I think what you see is a reception in the background. Behind the scenes, reception calls use a lengthy survey. This means that they access the service bus endpoint and request a message. Service Bus receives this request, and if it has a message, it will immediately return it. If he does not have a message, he will keep the connection open for a period of time if a message arrives. If a message arrives during this time interval, it will be returned to the client. If the message is not available at the end of the time interval, the client sends a response, indicating that there was no message (aka, zero BrokeredMessage). If you call Get without overloading (for example, you did this), it will immediately make another request. This cycle continues until a message is received.
Thus, you see how many times the client requests a message, but it is not there. A lengthy poll makes it more enjoyable than having Windows Azure storage queues because they will immediately return a null result if there is no message. Both technologies typically require exponential shutdown for queries. There are many examples of how to do this. This reduces the time it takes to check the queue and can reduce the number of transactions.
To answer your questions:
Yes, this is the normal expected behavior.
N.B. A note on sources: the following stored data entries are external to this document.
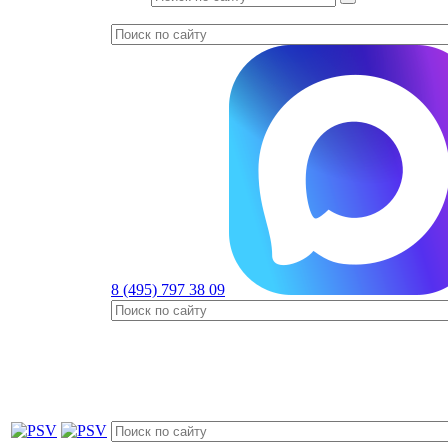
8 (495) 797 38 09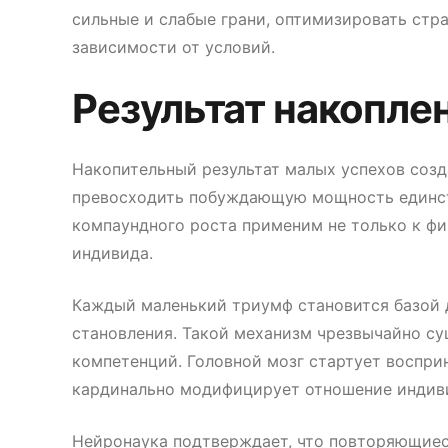
сильные и слабые грани, оптимизировать стра
зависимости от условий.
Результат накопле
Накопительный результат малых успехов соз
превосходить побуждающую мощность единств
компаундного роста применим не только к ф
индивида.
Каждый маленький триумф становится базой
становления. Такой механизм чрезвычайно с
компетенций. Головной мозг стартует восприн
кардинально модифицирует отношение индиви
Нейронаука подтверждает, что повторяющиес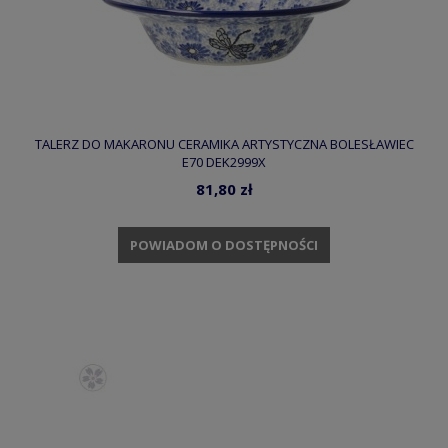
TALERZ DO MAKARONU CERAMIKA ARTYSTYCZNA BOLESŁAWIEC
E70 DEK2999X
81,80 zł
POWIADOM O DOSTĘPNOŚCI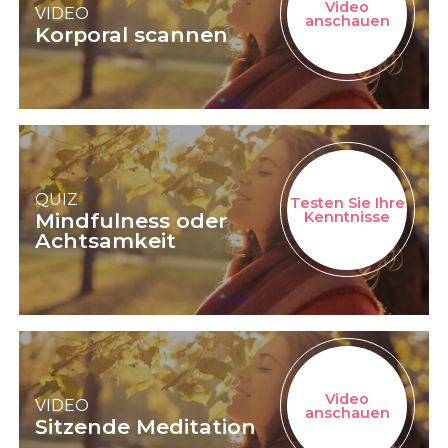
Video
VIDEO
anschauen
Korporal scannen
QUIZ
Testen Sie Ihre
Mindfulness oder
Kenntnisse
Achtsamkeit
Video
VIDEO
anschauen
Sitzende Meditation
No, this is only one transaction. For the service bus, you receive payment for the transaction each time you put a message in the queue, and every time a message is requested (which can be a bit opaque if Recieve makes calls several times in the background). Please note that the documents indicate that you charge a fee for each inaction transaction (which means zero result when you receive a call).
Again, you can implement a deferred methodology so that you don't end up in the queue so often. Another suggestion that I recently heard is that if you have a queue that does not see much traffic, you can also check the depth of the queue to see if it was> 0 before entering the loop for processing, and if you do not get no messages from you can return to viewing the depth of the queue. I have not tried this, and it is entirely possible that you can get throttling if you check the queue depth too often, I think.
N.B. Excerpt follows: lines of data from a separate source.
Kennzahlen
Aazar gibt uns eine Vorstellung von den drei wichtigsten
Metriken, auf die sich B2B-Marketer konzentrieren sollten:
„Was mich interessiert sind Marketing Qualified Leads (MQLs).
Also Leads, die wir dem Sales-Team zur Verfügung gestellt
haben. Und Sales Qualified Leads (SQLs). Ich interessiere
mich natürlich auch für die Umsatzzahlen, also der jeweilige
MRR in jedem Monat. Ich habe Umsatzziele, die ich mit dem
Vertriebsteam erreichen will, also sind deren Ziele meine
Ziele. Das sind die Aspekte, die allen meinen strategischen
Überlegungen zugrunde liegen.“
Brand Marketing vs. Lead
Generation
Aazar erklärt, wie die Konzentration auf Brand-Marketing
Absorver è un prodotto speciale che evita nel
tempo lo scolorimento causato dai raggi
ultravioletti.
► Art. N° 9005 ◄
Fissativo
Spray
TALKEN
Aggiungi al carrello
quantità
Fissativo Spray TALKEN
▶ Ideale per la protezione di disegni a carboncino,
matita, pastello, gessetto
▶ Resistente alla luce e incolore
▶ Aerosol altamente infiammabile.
If these are your production numbers, your subscription does not actually process many messages. It would probably be a good idea to abandon the policy until a time is acceptable to wait until it is processed. For example, if itβs normal that the message is sitting for more than 10 minutes, then create a reverse approach that will ultimately check the message every 10 minutes, and then when it receives one process, it immediately closes again.
Oh, there is Receive overload, which takes a timeout, but I'm not 100%, this is a server timeout or a local timeout. If it is local, it can still make calls every X seconds for the service. I think this is based on the OperationTimeout value set in the settings of the Messaging Factory when creating the SubscriptionClient. You have to check it out.